KARACHI: The current account surplus widened to its highest level in 13 months in April, buoyed by a narrowing trade gap and increased remittances from overseas workers, data from the State Bank of Pakistan showed on Friday.
The current account surplus reached $491 million in April, the highest level since March 2023, up 13 percent from the previous month. When compared with last year, the surplus increased by 266 percent.
The country's current account deficit for the 10 months (July-April) of this fiscal year was minimal at $202 million, a 95 percent decrease from $3.920 billion in the same period last year.
Amid ongoing contractionary monetary and fiscal policies, improved agricultural output, and an easing of global commodity prices, the nation's current account balance recorded advances for the third consecutive month. Even if continuous current account surpluses point to signals of stability in the economy, a decline in imports with a downturn in demand has had an impact on economic activity and raised the unemployment rate in the country.
“This [April] surplus came higher than our expectations as SBP reported a much lower trade deficit than PBS (72 percent of PBS) compared to a 10-MFY24 ratio of 90 percent,” said Topline Securities in a note.
Director of research at Akseer Research Awais Ashraf explained why the current account surplus has widened: higher exports along with lower imports contributed to an increase in the surplus.

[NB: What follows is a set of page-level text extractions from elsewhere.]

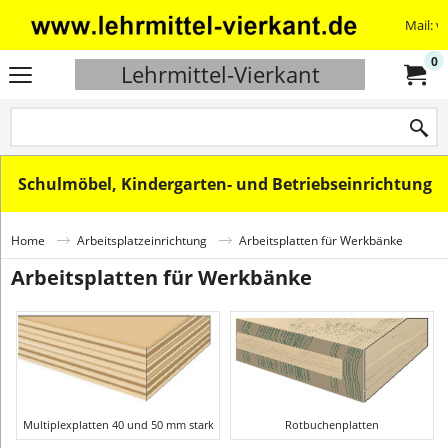
Mail: v
0
Lehrmittel-Vierkant
Schulmöbel, Kindergarten- und Betriebseinrichtung
Home
Arbeitsplatzeinrichtung
Arbeitsplatten für Werkbänke
Arbeitsplatten für Werkbänke
Multiplexplatten 40 und 50 mm stark
Rotbuchenplatten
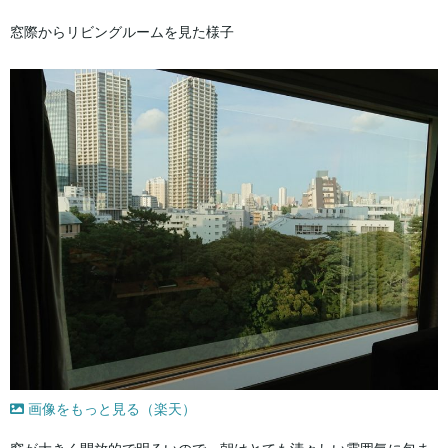
窓際からリビングルームを見た様子
画像をもっと見る（楽天）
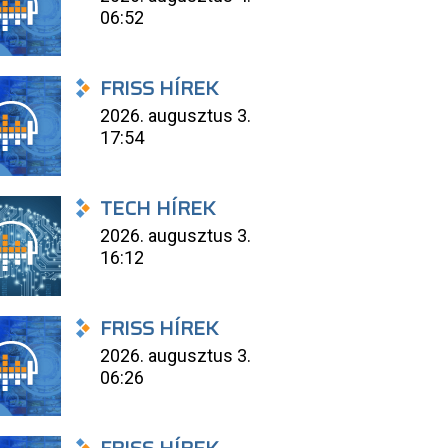
06:52
FRISS HÍREK
2026. augusztus 3.
17:54
TECH HÍREK
2026. augusztus 3.
16:12
FRISS HÍREK
2026. augusztus 3.
06:26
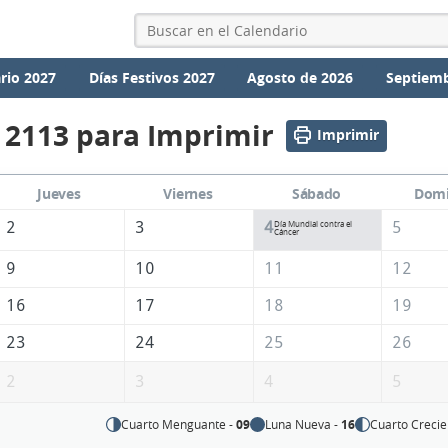
rio 2027
Días Festivos 2027
Agosto de 2026
Septiemb
 2113 para Imprimir
Imprimir
Jueves
Viernes
Sábado
Dom
2
3
4
5
Día Mundial contra el
Cáncer
9
10
11
12
16
17
18
19
23
24
25
26
2
3
4
5
Cuarto Menguante -
09
Luna Nueva -
16
Cuarto Crecie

In April, the nation's overall goods exports grew by 4 percent month-on-month and by 23 percent year-on-year to $2.634 billion. The amount of imports rose to $4.447 billion, up 23 percent from a year ago but down 3 percent from a month earlier.Remittances from Pakistani citizens employed abroad increased by 28 percent year-on-year to $2.812 billion in April, however, they decreased by 5 percent from the same month a year ago.
The latest figures for the balance of payments came as Islamabad is in talks with the International Monetary Fund for a new, longer-term loan programme.
Pakistan’s foreign exchange reserves held by the central bank stood at $9.1 billion as of May 10. The receipt of the final tranche of $1.1 from the IMF under its $3 billion loan programme, which concluded last month, has put the reserves in a comfortable position. The SBP was able to make its external payments on time while building reserves because of improvement in the current account deficit and financial inflows.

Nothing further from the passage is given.